▶ _Problem_:
Could the lines from the one with "Contact (1146, 73)" through the end of the listing be restated exactly, with nothing else included?

● ● ● ● ● ● ●

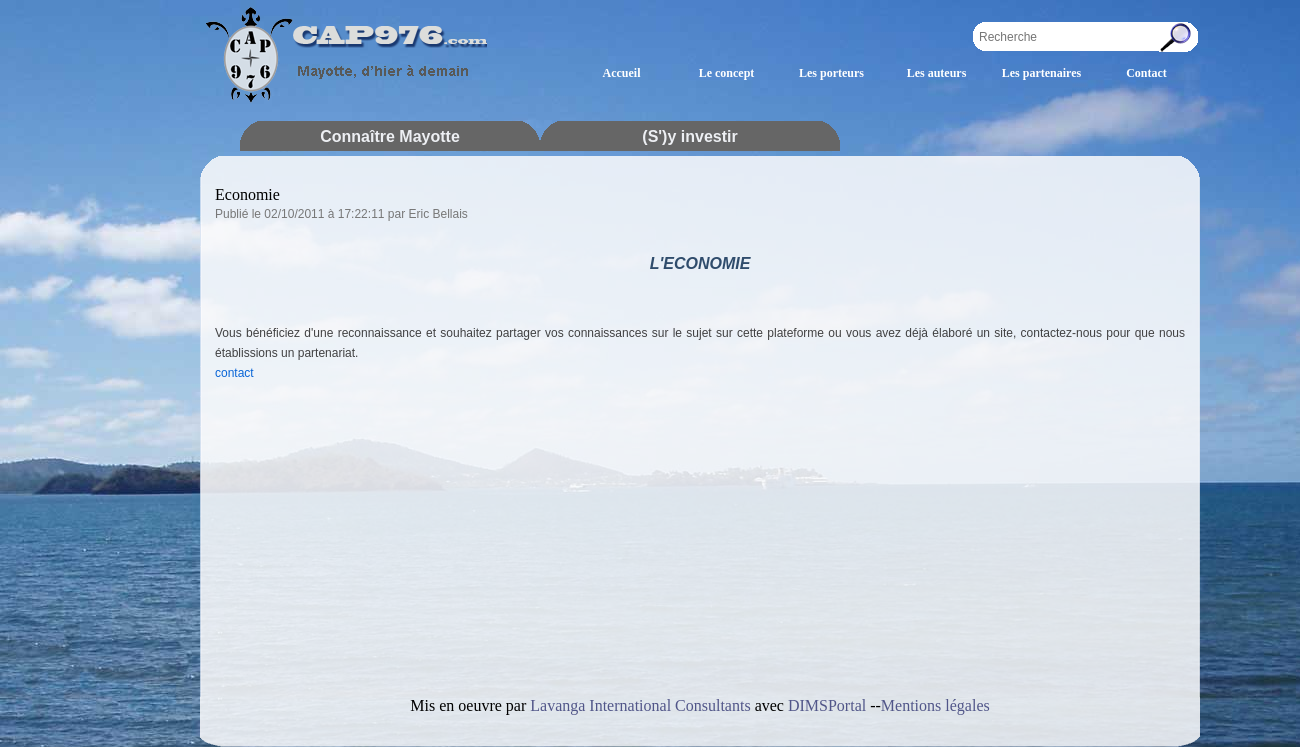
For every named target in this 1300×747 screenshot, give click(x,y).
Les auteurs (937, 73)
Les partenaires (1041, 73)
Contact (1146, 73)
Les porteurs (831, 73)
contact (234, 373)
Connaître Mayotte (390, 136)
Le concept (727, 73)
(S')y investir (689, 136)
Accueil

● ● ● ● ● ● ●

▶ _Written response_:
Contact (1146, 73)
Les porteurs (831, 73)
contact (234, 373)
Connaître Mayotte (390, 136)
Le concept (727, 73)
(S')y investir (689, 136)
Accueil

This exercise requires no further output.